[Stored items]
>>>

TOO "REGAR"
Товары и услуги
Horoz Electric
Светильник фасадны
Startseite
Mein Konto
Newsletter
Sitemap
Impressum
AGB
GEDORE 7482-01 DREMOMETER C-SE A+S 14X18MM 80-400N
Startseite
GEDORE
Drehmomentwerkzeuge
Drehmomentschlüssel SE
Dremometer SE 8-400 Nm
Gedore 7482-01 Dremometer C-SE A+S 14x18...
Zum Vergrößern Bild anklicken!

<<<
>>>

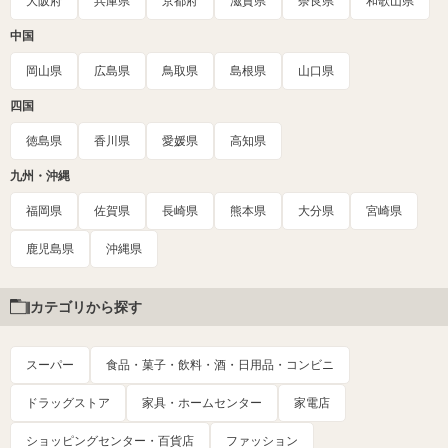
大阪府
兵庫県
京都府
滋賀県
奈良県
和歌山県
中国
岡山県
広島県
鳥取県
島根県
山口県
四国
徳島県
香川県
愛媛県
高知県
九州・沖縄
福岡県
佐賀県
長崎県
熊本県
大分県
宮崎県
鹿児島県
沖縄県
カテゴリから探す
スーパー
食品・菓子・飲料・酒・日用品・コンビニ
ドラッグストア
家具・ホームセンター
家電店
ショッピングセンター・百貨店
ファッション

<<<

* YOUR INSTRUCTIONS *
In the data above, retype exactly and only the lines between the one holding "GEDORE 7482-01 DREMOMETER C-SE A+S 14X18MM" and the one holding "Zum Vergrößern Bild anklicken!", inclusive.

* WRITTEN RESPONSE *
GEDORE 7482-01 DREMOMETER C-SE A+S 14X18MM 80-400N
Startseite
GEDORE
Drehmomentwerkzeuge
Drehmomentschlüssel SE
Dremometer SE 8-400 Nm
Gedore 7482-01 Dremometer C-SE A+S 14x18...
Zum Vergrößern Bild anklicken!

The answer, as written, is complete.